Vivalis tech fuelling flu vaccine development

Biopharma firm Vivalis has announced several licence agreements for its proprietary cell line technology, adding to the list of companies applying the technology to develop and commercialise new human influenza vaccines.

The most recent licensees include CSL of Australia and Nobilon, part of Akzo Nobel's recently acquired firm Organon, not to mention GlaxoSmithKline (GSK) who has also licensed the technology Vivalis announced last week.

All three companies have signed up to world-wide, non-exclusive licences to use Vivalis' EBx cell line technology, based on avian embryonic stem cell-derived cell lines, for the development and marketing of seasonal and pandemic human flu vaccines.

Vivalis is only issuing a limited number of licences for the technology within the human flu vaccine field, and these latest licences are just three of eight commercial licences the company has issued for various development programmes.

Financial terms of the agreements all remain confidential, but the CSL and Nobilon deals both involve an upfront payment, milestone payments and royalties on sales of the vaccine.

The GSK agreement, however, is slightly different in that Vivalis will participate in the vaccine process development which will be funded by GSK Biologicals (the global vaccine division of the company), as well as including milestone and royalty payments.

The Vivalis technology appears to be proving popular among vaccine manufacturers (Sanofi Pasteur is another commercial licensee applying the technology to develop vaccines for HIV, cancer and another undisclosed target), and offers an alternative to traditional egg-based vaccine production, which many companies are turning away from in search of safer, more efficient production techniques.
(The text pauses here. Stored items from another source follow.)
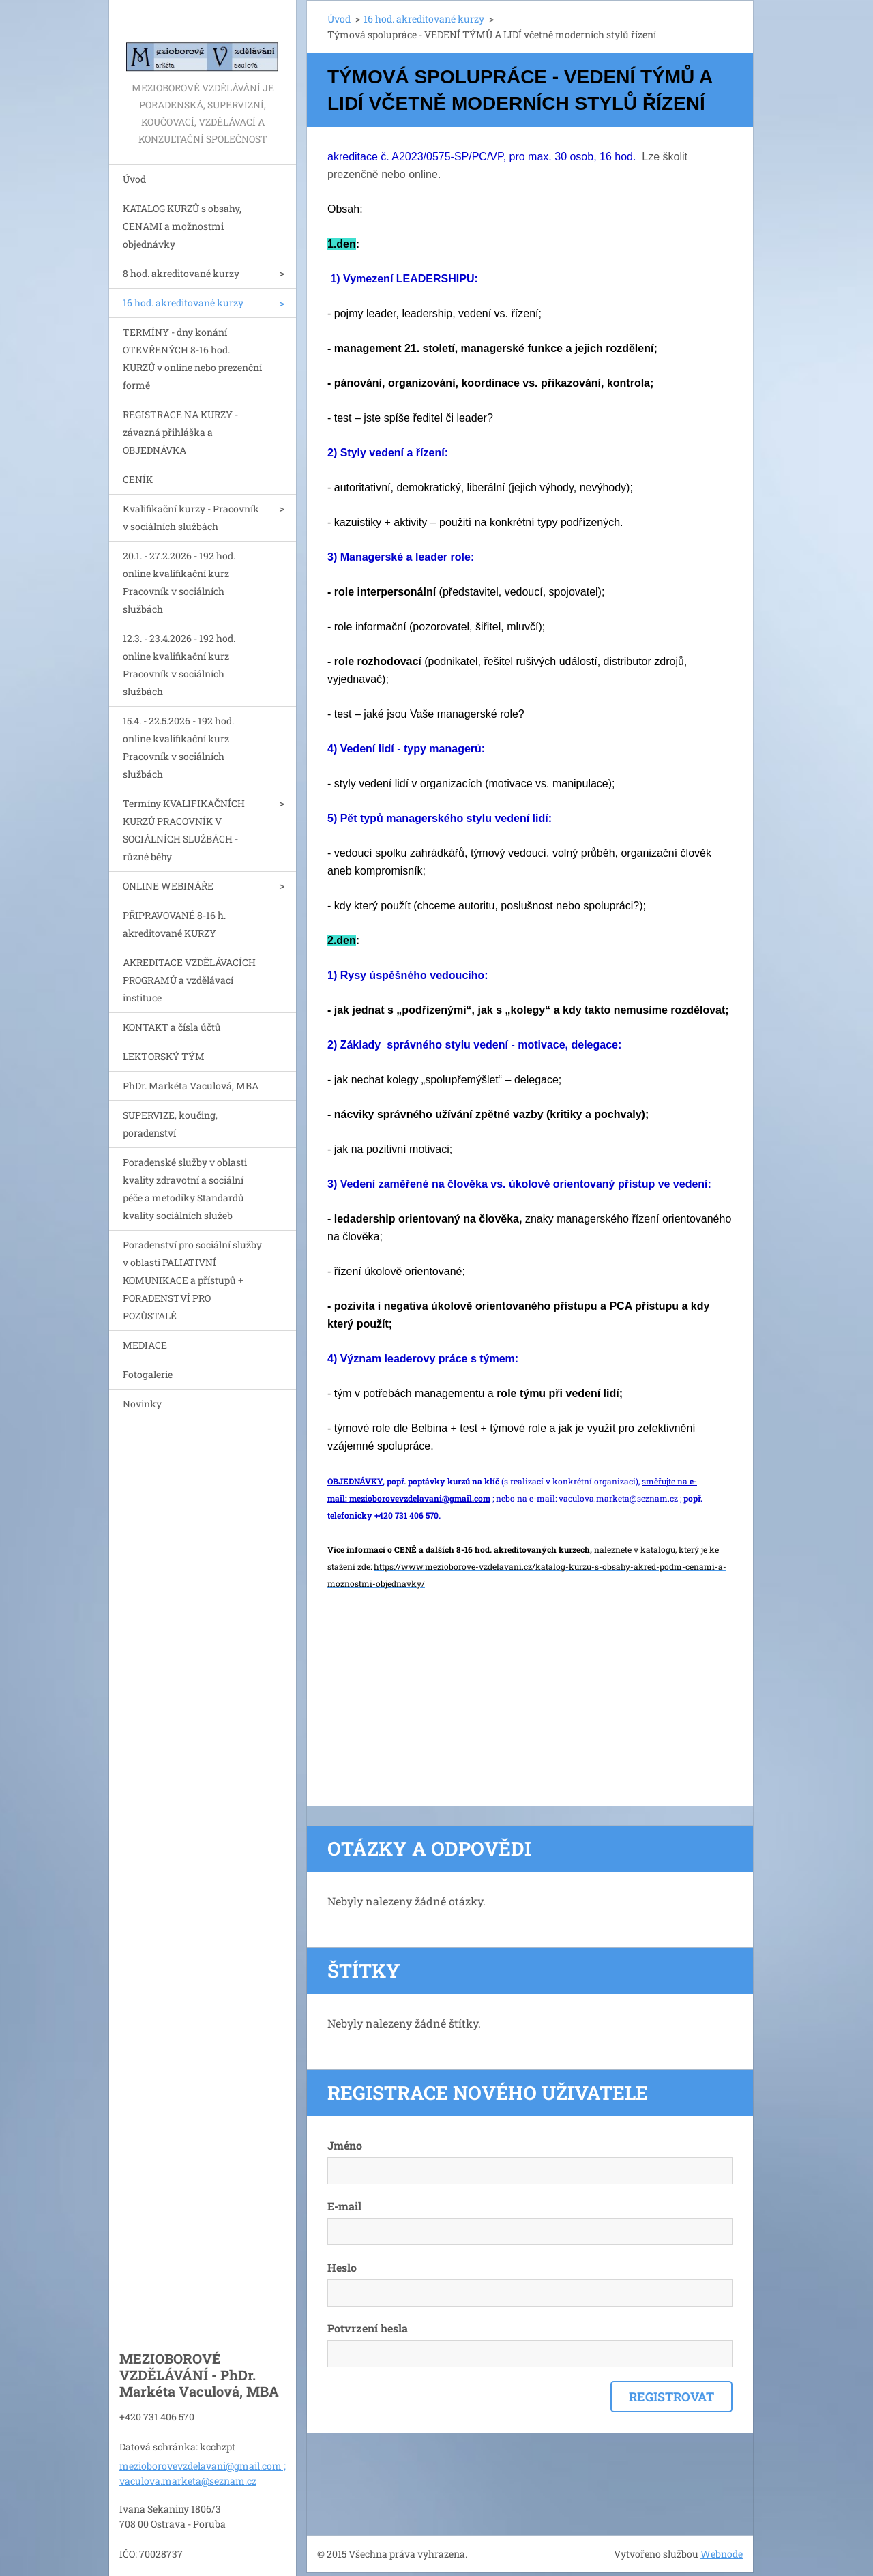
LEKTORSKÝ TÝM (164, 1056)
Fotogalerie (148, 1374)
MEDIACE (145, 1344)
Embryonated chicken eggs and chicken embryo fibroblasts (CEF) have been the traditional tools for vaccine production, but manufacturers are becoming increasingly disenchanted with the method, which involves a lengthy manufacturing process requiring numerous eggs, the risk of infection in donor flocks, bacterial contaminants, or the inability to manufacture particularly virulent viruses.
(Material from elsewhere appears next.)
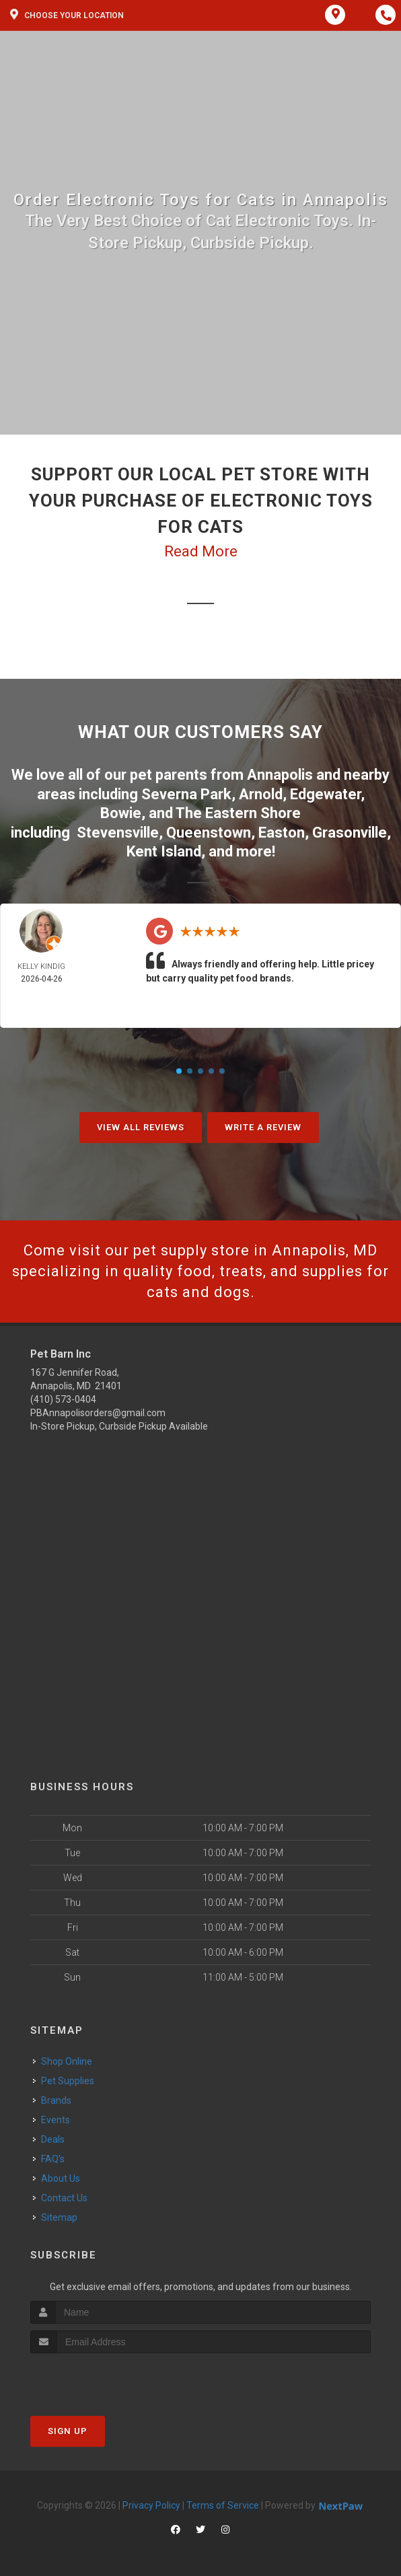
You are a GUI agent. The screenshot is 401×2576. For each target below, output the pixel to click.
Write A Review (263, 1127)
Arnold (261, 794)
All human flu vaccines currently available on the market are produced using this egg-based technique, though the potential value cell-based vaccine manufacture could have has been widely acknowledged within the industry.

Vivalis has developed several stable and well-characterised cell lines using its proprietary procedures, which are based on the valuable properties of embryonic stem cells.

As well as maintaining the characteristics of embryonic stem cells (such as genetic stability, diploid karyotype, indefinite cell proliferation), the cells also possess other "industrial-friendly" features, according to the company.

These additional attributes include proliferation in bioreactors at high cell densities, growth in serum-free media and absence of in vivo tumorogenicity.

As well as this, Vivalis maintains that the EBx cells are highly susceptible to a series of human and animal viruses, including poxviruses and influenza A and B viruses, and also "easily amenable" to genetic engineering for the expression of foreign proteins.

Vivalis claims that its technology offers a simpler, faster, cleaner and more robust solution to vaccine production than embryonated eggs or CEF, as well as allowing significant cost savings.

As such, the firm states that the EBx cells are "currently under evaluation by most players in the human and veterinary vaccine industry".

By licensing out its embryonic stem cell lines to pharmaceutical and biotechnology companies active in the viral vaccine business, Vivalis hopes to cash in on the growing flu vaccine market that is becoming more and more prominent.

"Vivalis is confident that its different partners have the ability to capture a significant share of the human flu vaccine market which, with projected sales of over $3bn [€2.2bn] in 2010, is a strategic market for Vivalis," said the company's president, Franck Grimaud.

With concerns growing about global vaccine production capacity and fears regarding the possibility of a flu pandemic striking and demand significantly outstripping possible supplies, any new methods likely to speed up development or production of vaccines are likely to pique the interest of firms involved in vaccine manufacture.